▸ **Work required**:
Retype the entries below exactly, but begin at the line containing "de proveedores" and end at the last line.

◆ ◆ ◆ ◆

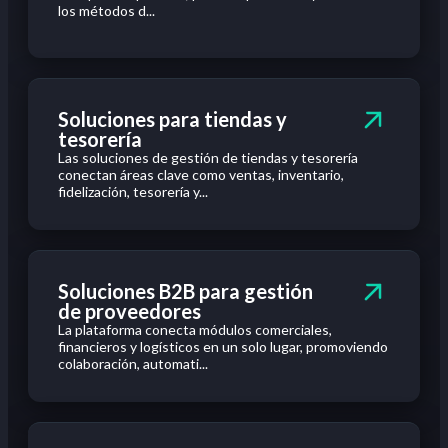
los métodos d...
Soluciones para tiendas y
tesorería
Las soluciones de gestión de tiendas y tesorería
conectan áreas clave como ventas, inventario,
fidelización, tesorería y...
Soluciones B2B para gestión
de proveedores
La plataforma conecta módulos comerciales,
financieros y logísticos en un solo lugar, promoviendo
colaboración, automati...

◆ ◆ ◆ ◆

▸ **Response**:
de proveedores
La plataforma conecta módulos comerciales,
financieros y logísticos en un solo lugar, promoviendo
colaboración, automati...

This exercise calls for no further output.